I problemi veri sono iniziati quando si dovevano finalmente sciogliere i nodi della trama. Tematiche e traumi importanti sono stati liquidati con una superficialità e una fretta disarmanti. Il passato di Wang Fa viene risolto in un batter d’occhio, ma la gestione della protagonista è stata persino peggiore: viene accusata ingiustamente di aver avuto una relazione con un suo professore e nessuno le crede, dando subito per scontata la sua colpevolezza solo perché donna, bella e solare. Quando poi si scopre che era tutta una vendetta architettata da uno spasimante rifiutato, l'intera questione viene liquidata nel giro di un solo episodio. Ma come si fa a trattare un argomento così delicato con questa fretta? Per non parlare di quando la voce si sparge nella nuova scuola: invece di affrontare la cosa con al fianco il protagonista e la sua migliore amica, lei decide di scappare, lasciandoli nel panico col timore che possa tentare nuovamente il suicidio. Avevano ancora parecchie puntate a disposizione, era una dinamica che andava approfondita, non liquidata così.
E sugli ultimi episodi... stendiamo un velo pietoso. Una sequenza di immagini montate senza un reale filo logico, nel disperato tentativo di mostrare una complicità di coppia che ormai non c'era più. Non ho problemi con le scene romantiche o i baci verso il finale, ma qui non ci siamo: il primo bacio arriva tardissimo e non trasmette assolutamente nulla. Erano freddi, distaccati, dava l'idea che lo facessero solo perché scritto sul copione. La scena del "quasi-sesso", poi, è stata decisamente cringe e imbarazzante: davvero dobbiamo ancora ricorrere al solito cliché di "lei ubriaca e lui cavaliere"? Parliamo di due adulti fatti e finiti, con un lavoro e una casa, non di due ragazzini.

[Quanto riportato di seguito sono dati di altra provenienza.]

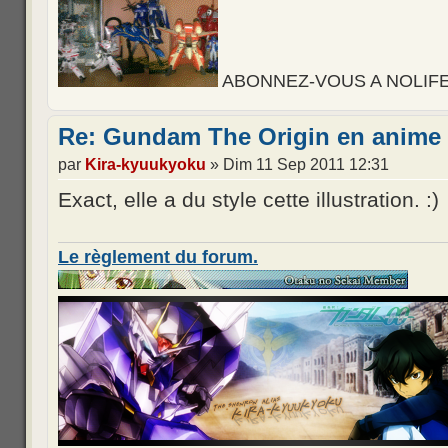
ABONNEZ-VOUS A NOLIFE, d
Re: Gundam The Origin en anime 
par
Kira-kyuukyoku
» Dim 11 Sep 2011 12:31
Exact, elle a du style cette illustration. :)
Le règlement du forum.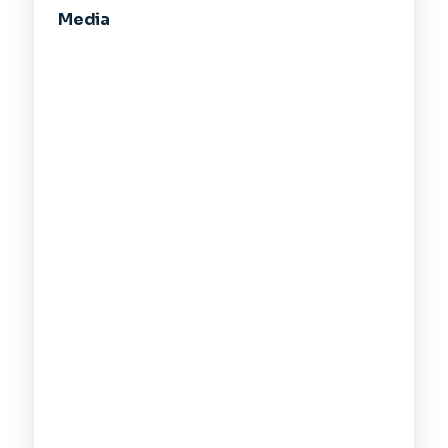
Media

Se nella prima metà avevo sorvolato su alcune imperfezioni narrative e su come venivano gestiti i ruoli dell'allenatore e della psicologa, nella seconda parte gli errori tecnici mi saltavano all'occhio da soli. In primis quelli calcistici: ma come si fa a concepire una squadra composta da soli 11 giocatori, senza nemmeno una riserva in panchina?! 🤦🏻♀️
L'unica nota positiva?
I ragazzi della squadra. Ho adorato il senso di profonda amicizia che sono riusciti a trasmettere, il modo in cui il calcio li ha aiutati a trovare la propria strada e la certezza che il loro legame continuerà anche dopo la scuola. Mi sarebbe piaciuto approfondire le storie di ciascuno di loro e non solo di due o tre, ma è la parte che ho apprezzato di più.
In conclusione:
Un vero peccato. Ero felicissima di vedere Esther Yu in un ruolo diverso dal solito, e anche Chen Jingke come protagonista maschile,che non conoscevo, non mi è dispiaciuto, pur senza farmi scattare una vera scintilla (anche se per giudicarlo al meglio dovrò vederlo in altri ruoli). Purtroppo la sceneggiatura è crollata rovinosamente nei soliti cliché gestiti male. Un grande potenziale sprecato.